▶ _RECORDS SUPPLIED_
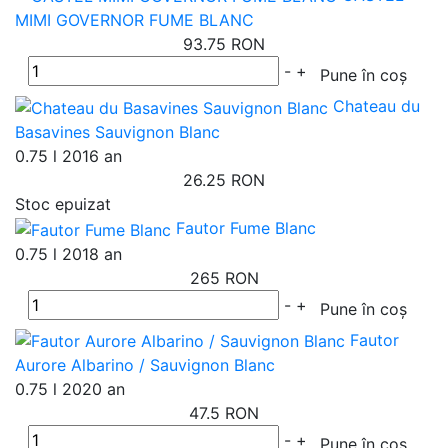
MIMI GOVERNOR FUME BLANC
93.75 RON
-
+
Pune în coș
Chateau du
Basavines Sauvignon Blanc
0.75 l
2016 an
26.25 RON
Stoc epuizat
Fautor Fume Blanc
0.75 l
2018 an
265 RON
-
+
Pune în coș
Fautor
Aurore Albarino / Sauvignon Blanc
0.75 l
2020 an
47.5 RON
-
+
Pune în coș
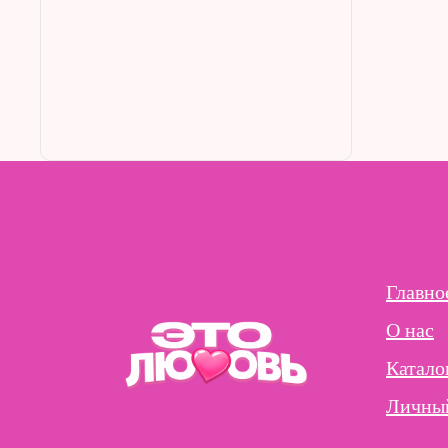
Главно
О нас
Катало
Личный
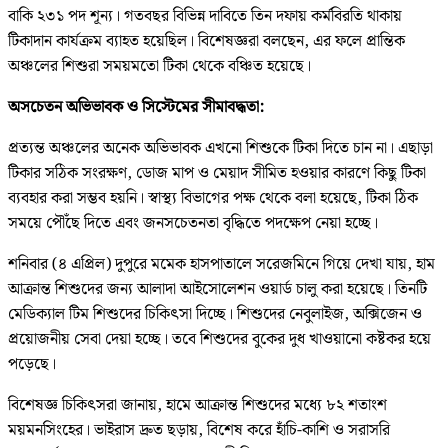
বাকি ২৩১ পদ শূন্য। গতবছর বিভিন্ন দাবিতে তিন দফায় কর্মবিরতি থাকায়
টিকাদান কার্যক্রম ব্যাহত হয়েছিল। বিশেষজ্ঞরা বলছেন, এর ফলে প্রান্তিক
অঞ্চলের শিশুরা সময়মতো টিকা থেকে বঞ্চিত হয়েছে।
অসচেতন অভিভাবক ও সিস্টেমের সীমাবদ্ধতা:
প্রত্যন্ত অঞ্চলের অনেক অভিভাবক এখনো শিশুকে টিকা দিতে চান না। এছাড়া
টিকার সঠিক সংরক্ষণ, ডোজ মাপ ও মেয়াদ সীমিত হওয়ার কারণে কিছু টিকা
ব্যবহার করা সম্ভব হয়নি। স্বাস্থ্য বিভাগের পক্ষ থেকে বলা হয়েছে, টিকা ঠিক
সময়ে পৌঁছে দিতে এবং জনসচেতনতা বৃদ্ধিতে পদক্ষেপ নেয়া হচ্ছে।
শ‌নিবার (৪ এপ্রিল) দুপু‌রে মমেক হাসপাতালে স‌রেজ‌মি‌নে গি‌য়ে দেখা যায়, হাম
আক্রান্ত শিশুদের জন্য আলাদা আইসোলেশন ওয়ার্ড চালু করা হয়েছে। তিনটি
মেডিক‌্যাল টিম শিশুদের চিকিৎসা দিচ্ছে। শিশুদের নেবুলাইজ, অক্সিজেন ও
প্রয়োজনীয় সেবা দেয়া হচ্ছে। তবে শিশুদের বুকের দুধ খাওয়ানো কষ্টকর হয়ে
পড়েছে।
বিশেষজ্ঞ চি‌কিৎসরা জানায়, হামে আক্রান্ত শিশুদের মধ্যে ৮২ শতাংশ
ময়মনসিংহের। ভাইরাস দ্রুত ছড়ায়, বিশেষ করে হাঁচি-কাশি ও সরাসরি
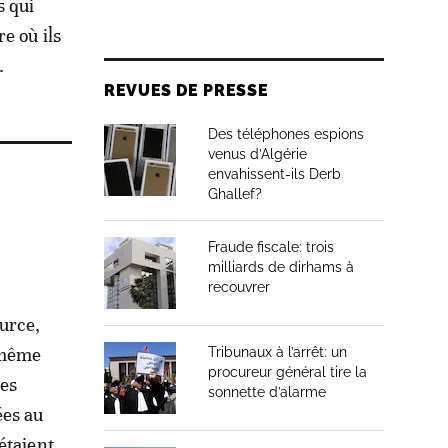
s qui
e où ils
.
REVUES DE PRESSE
Des téléphones espions
venus d’Algérie
envahissent-ils Derb
Ghallef?
Fraude fiscale: trois
milliards de dirhams à
recouvrer
urce,
e même
Tribunaux à l’arrêt: un
procureur général tire la
nes
sonnette d’alarme
ées au
étaient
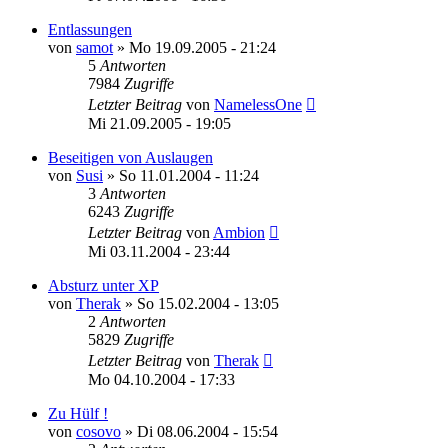
Entlassungen
von
samot
»
Mo 19.09.2005 - 21:24
5
Antworten
7984
Zugriffe
Letzter Beitrag
von
NamelessOne
Mi 21.09.2005 - 19:05
Beseitigen von Auslaugen
von
Susi
»
So 11.01.2004 - 11:24
3
Antworten
6243
Zugriffe
Letzter Beitrag
von
Ambion
Mi 03.11.2004 - 23:44
Absturz unter XP
von
Therak
»
So 15.02.2004 - 13:05
2
Antworten
5829
Zugriffe
Letzter Beitrag
von
Therak
Mo 04.10.2004 - 17:33
Zu Hülf !
von
cosovo
»
Di 08.06.2004 - 15:54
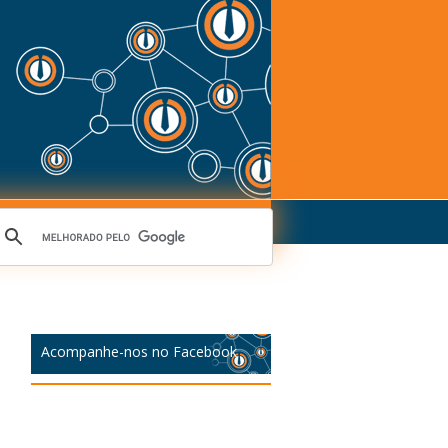
Acompanhe-nos no Facebook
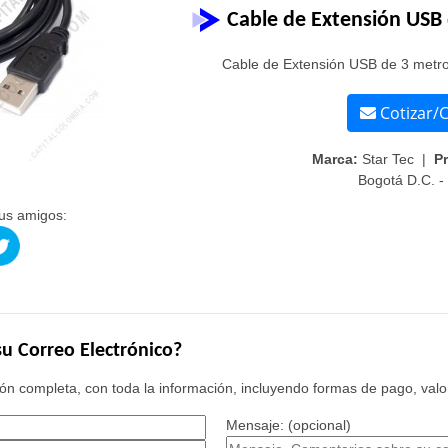
Cable de Extensión USB
Cable de Extensión USB de 3 metr
Cotizar/
Marca:
Star Tec |
Pr
Bogotá D.C. -
us amigos:
u Correo Electrónico?
n completa, con toda la información, incluyendo formas de pago, valor
Mensaje: (opcional)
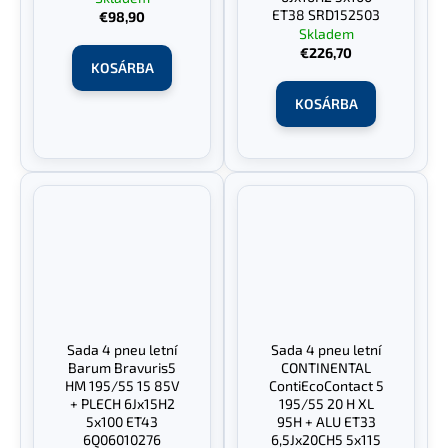
ET38 SRD152503
€98,90
Skladem
€226,70
KOSÁRBA
KOSÁRBA
Sada 4 pneu letní
Sada 4 pneu letní
Barum Bravuris5
CONTINENTAL
HM 195/55 15 85V
ContiEcoContact 5
+ PLECH 6Jx15H2
195/55 20 H XL
5x100 ET43
95H + ALU ET33
6Q06010276
6,5Jx20CH5 5x115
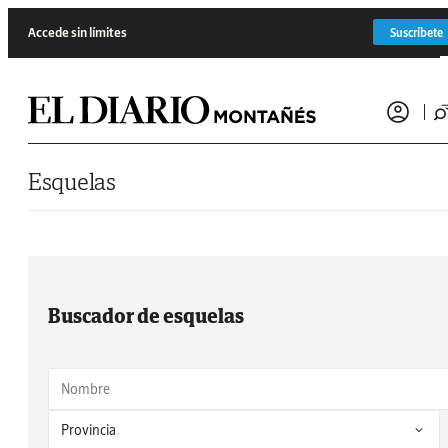
Saltar al contenido
Accede sin límites
Suscríbete
Esquelas
Buscador de esquelas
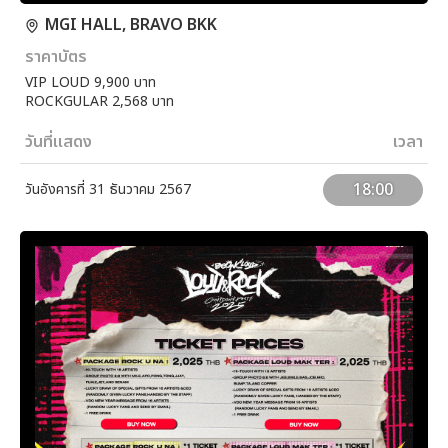
MGI HALL, BRAVO BKK
ราคาบัตร
VIP LOUD 9,900 บาท
ROCKGULAR 2,568 บาท
วันที่แสดง
เวลา
18:00
วันอังคารที่ 31 ธันวาคม 2567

▶ _TO DO_
Please retype the listing exactly, leaving out any images.

▶ _RESULT_
MIMI GOVERNOR FUME BLANC
93.75 RON
-
+
Pune în coș
Chateau du
Basavines Sauvignon Blanc
0.75 l
2016 an
26.25 RON
Stoc epuizat
Fautor Fume Blanc
0.75 l
2018 an
265 RON
-
+
Pune în coș
Fautor
Aurore Albarino / Sauvignon Blanc
0.75 l
2020 an
47.5 RON
-
+
Pune în coș
Главно
О нас
Катало
Личный
বাকি ২৩১ পদ শূন্য। গতবছর বিভিন্ন দাবিতে তিন দফায় কর্মবিরতি থাকায়
টিকাদান কার্যক্রম ব্যাহত হয়েছিল। বিশেষজ্ঞরা বলছেন, এর ফলে প্রান্তিক
অঞ্চলের শিশুরা সময়মতো টিকা থেকে বঞ্চিত হয়েছে।
অসচেতন অভিভাবক ও সিস্টেমের সীমাবদ্ধতা:
প্রত্যন্ত অঞ্চলের অনেক অভিভাবক এখনো শিশুকে টিকা দিতে চান না। এছাড়া
টিকার সঠিক সংরক্ষণ, ডোজ মাপ ও মেয়াদ সীমিত হওয়ার কারণে কিছু টিকা
ব্যবহার করা সম্ভব হয়নি। স্বাস্থ্য বিভাগের পক্ষ থেকে বলা হয়েছে, টিকা ঠিক
সময়ে পৌঁছে দিতে এবং জনসচেতনতা বৃদ্ধিতে পদক্ষেপ নেয়া হচ্ছে।
শ‌নিবার (৪ এপ্রিল) দুপু‌রে মমেক হাসপাতালে স‌রেজ‌মি‌নে গি‌য়ে দেখা যায়, হাম
আক্রান্ত শিশুদের জন্য আলাদা আইসোলেশন ওয়ার্ড চালু করা হয়েছে। তিনটি
মেডিক‌্যাল টিম শিশুদের চিকিৎসা দিচ্ছে। শিশুদের নেবুলাইজ, অক্সিজেন ও
প্রয়োজনীয় সেবা দেয়া হচ্ছে। তবে শিশুদের বুকের দুধ খাওয়ানো কষ্টকর হয়ে
পড়েছে।
বিশেষজ্ঞ চি‌কিৎসরা জানায়, হামে আক্রান্ত শিশুদের মধ্যে ৮২ শতাংশ
ময়মনসিংহের। ভাইরাস দ্রুত ছড়ায়, বিশেষ করে হাঁচি-কাশি ও সরাসরি
s qui
e où ils
.
REVUES DE PRESSE
Des téléphones espions
venus d’Algérie
envahissent-ils Derb
Ghallef?
Fraude fiscale: trois
milliards de dirhams à
recouvrer
urce,
e même
Tribunaux à l’arrêt: un
procureur général tire la
nes
sonnette d’alarme
ées au
étaient
Entlassungen
von
samot
»
Mo 19.09.2005 - 21:24
5
Antworten
7984
Zugriffe
Letzter Beitrag
von
NamelessOne
Mi 21.09.2005 - 19:05
Beseitigen von Auslaugen
von
Susi
»
So 11.01.2004 - 11:24
3
Antworten
6243
Zugriffe
Letzter Beitrag
von
Ambion
Mi 03.11.2004 - 23:44
Absturz unter XP
von
Therak
»
So 15.02.2004 - 13:05
2
Antworten
5829
Zugriffe
Letzter Beitrag
von
Therak
Mo 04.10.2004 - 17:33
Zu Hülf !
von
cosovo
»
Di 08.06.2004 - 15:54
Acompanhe-nos no Facebook
Cable de Extensión USB
Cable de Extensión USB de 3 metr
Cotizar/
Marca:
Star Tec |
Pr
Bogotá D.C. -
us amigos:
u Correo Electrónico?
n completa, con toda la información, incluyendo formas de pago, valor
Mensaje: (opcional)
ET38 SRD152503
€98,90
Skladem
€226,70
KOSÁRBA
KOSÁRBA
Sada 4 pneu letní
Sada 4 pneu letní
Barum Bravuris5
CONTINENTAL
HM 195/55 15 85V
ContiEcoContact 5
+ PLECH 6Jx15H2
195/55 20 H XL
5x100 ET43
95H + ALU ET33
6Q06010276
6,5Jx20CH5 5x115
Saltar al contenido
Accede sin límites
Suscríbete
Esquelas
Buscador de esquelas
MGI HALL, BRAVO BKK
ราคาบัตร
VIP LOUD 9,900 บาท
ROCKGULAR 2,568 บาท
วันที่แสดง
เวลา
18:00
วันอังคารที่ 31 ธันวาคม 2567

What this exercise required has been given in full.